Task brief -
Reproduce, unaltered, the line with "全台據點 (236, 2519)" along with every line that follows it in the records, up to the last.

** Opening Entries supplied block **

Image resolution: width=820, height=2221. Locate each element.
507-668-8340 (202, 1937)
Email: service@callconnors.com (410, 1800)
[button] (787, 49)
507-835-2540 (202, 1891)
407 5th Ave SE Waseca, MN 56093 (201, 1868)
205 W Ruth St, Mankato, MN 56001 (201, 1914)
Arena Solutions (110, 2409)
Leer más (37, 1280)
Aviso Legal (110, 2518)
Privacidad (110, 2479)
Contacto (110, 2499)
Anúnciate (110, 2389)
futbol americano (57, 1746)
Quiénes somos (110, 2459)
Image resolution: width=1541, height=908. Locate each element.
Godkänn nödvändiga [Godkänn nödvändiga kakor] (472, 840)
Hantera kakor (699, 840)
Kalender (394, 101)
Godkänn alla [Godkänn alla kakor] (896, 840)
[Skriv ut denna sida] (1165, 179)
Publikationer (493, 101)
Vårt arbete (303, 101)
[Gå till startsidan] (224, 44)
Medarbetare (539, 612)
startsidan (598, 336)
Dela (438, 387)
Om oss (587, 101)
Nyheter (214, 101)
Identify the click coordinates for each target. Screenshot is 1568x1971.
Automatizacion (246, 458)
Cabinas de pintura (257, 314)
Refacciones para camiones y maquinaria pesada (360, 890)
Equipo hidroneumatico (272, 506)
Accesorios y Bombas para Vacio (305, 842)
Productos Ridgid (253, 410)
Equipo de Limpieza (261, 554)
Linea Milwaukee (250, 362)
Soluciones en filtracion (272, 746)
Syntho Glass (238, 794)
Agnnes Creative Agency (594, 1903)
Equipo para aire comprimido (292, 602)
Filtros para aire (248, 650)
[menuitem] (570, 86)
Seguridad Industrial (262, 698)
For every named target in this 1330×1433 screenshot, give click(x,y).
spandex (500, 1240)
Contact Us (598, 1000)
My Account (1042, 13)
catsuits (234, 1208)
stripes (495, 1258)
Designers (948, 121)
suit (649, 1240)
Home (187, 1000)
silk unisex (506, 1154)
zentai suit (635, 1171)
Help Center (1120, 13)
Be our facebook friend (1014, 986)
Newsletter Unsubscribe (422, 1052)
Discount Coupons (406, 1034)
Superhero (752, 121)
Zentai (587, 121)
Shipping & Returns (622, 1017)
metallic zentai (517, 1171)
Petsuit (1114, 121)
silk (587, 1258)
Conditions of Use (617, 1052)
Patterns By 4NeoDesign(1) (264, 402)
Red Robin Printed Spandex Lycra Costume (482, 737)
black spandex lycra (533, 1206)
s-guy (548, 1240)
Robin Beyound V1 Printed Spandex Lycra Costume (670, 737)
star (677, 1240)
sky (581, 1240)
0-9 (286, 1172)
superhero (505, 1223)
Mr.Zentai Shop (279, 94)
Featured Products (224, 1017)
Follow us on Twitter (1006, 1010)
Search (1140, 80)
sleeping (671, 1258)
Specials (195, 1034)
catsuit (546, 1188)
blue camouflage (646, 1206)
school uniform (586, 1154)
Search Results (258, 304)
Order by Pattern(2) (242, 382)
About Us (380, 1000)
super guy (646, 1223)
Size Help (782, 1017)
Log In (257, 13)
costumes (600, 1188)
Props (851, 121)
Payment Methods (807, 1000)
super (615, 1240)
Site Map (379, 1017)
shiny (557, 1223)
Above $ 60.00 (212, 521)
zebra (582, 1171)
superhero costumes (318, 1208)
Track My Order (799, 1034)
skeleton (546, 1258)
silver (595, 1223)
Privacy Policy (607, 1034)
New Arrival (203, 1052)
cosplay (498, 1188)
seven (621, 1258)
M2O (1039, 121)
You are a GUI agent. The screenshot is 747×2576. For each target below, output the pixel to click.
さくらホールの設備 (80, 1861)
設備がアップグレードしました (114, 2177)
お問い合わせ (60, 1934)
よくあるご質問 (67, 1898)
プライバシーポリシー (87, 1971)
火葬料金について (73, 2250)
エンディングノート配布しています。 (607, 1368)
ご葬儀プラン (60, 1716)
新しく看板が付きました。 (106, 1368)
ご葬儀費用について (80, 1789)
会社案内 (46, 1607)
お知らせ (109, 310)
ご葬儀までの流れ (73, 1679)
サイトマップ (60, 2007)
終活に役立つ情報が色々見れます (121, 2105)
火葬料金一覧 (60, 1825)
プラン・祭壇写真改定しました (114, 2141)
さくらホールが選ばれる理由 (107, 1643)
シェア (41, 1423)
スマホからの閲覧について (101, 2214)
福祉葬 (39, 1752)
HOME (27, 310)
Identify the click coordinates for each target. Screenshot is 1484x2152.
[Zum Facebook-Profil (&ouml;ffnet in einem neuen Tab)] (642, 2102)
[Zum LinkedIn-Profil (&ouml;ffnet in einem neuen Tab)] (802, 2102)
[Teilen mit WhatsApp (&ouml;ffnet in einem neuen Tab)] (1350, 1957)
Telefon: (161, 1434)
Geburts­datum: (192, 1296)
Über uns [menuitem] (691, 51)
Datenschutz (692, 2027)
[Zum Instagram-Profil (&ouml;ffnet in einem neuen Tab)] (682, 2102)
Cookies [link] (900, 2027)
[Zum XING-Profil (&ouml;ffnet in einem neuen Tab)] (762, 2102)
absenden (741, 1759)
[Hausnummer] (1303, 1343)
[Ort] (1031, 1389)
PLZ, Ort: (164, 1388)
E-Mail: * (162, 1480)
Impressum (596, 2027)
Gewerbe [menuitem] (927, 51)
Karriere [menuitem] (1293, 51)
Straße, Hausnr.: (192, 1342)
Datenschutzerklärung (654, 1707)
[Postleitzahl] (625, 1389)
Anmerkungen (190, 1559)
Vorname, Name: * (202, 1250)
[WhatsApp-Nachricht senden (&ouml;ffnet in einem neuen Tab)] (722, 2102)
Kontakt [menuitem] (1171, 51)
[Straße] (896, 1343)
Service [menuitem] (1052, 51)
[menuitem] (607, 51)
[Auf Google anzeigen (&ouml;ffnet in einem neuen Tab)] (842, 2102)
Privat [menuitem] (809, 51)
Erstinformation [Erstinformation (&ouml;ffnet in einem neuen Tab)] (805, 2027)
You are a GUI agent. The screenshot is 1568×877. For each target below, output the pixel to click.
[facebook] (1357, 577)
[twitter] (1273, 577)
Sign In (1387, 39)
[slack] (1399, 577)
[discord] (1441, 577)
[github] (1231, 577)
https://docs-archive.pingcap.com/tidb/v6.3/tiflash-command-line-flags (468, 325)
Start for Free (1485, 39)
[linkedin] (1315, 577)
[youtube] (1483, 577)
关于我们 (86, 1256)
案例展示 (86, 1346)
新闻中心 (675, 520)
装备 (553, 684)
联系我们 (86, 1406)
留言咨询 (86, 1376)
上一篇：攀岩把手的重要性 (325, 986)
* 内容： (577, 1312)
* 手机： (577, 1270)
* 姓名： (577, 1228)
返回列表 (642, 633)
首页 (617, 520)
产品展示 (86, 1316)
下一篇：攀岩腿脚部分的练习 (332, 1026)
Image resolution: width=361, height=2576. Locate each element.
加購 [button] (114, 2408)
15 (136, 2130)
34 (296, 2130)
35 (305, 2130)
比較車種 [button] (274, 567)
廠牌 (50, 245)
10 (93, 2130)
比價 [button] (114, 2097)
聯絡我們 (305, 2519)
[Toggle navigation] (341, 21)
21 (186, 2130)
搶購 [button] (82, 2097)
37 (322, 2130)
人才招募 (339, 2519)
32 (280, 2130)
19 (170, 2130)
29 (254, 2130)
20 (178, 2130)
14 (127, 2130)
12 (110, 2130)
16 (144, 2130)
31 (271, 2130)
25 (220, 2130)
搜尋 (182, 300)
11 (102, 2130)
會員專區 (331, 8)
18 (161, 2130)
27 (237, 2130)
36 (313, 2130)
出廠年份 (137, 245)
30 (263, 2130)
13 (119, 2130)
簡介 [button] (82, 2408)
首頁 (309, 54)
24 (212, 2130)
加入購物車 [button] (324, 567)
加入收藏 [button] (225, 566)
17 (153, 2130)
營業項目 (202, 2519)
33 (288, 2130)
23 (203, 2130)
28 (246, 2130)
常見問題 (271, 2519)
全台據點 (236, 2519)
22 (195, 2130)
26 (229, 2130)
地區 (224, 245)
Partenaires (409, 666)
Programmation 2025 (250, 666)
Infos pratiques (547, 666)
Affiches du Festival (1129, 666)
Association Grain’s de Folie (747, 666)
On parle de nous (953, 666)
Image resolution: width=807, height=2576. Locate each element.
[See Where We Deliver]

** Closing Entries supplied block **

Result for this task -
全台據點 (236, 2519)
22 (195, 2130)
26 (229, 2130)
地區 (224, 245)
Partenaires (409, 666)
Programmation 2025 (250, 666)
Infos pratiques (547, 666)
Affiches du Festival (1129, 666)
Association Grain’s de Folie (747, 666)
On parle de nous (953, 666)
Image resolution: width=807, height=2576. Locate each element.
[See Where We Deliver]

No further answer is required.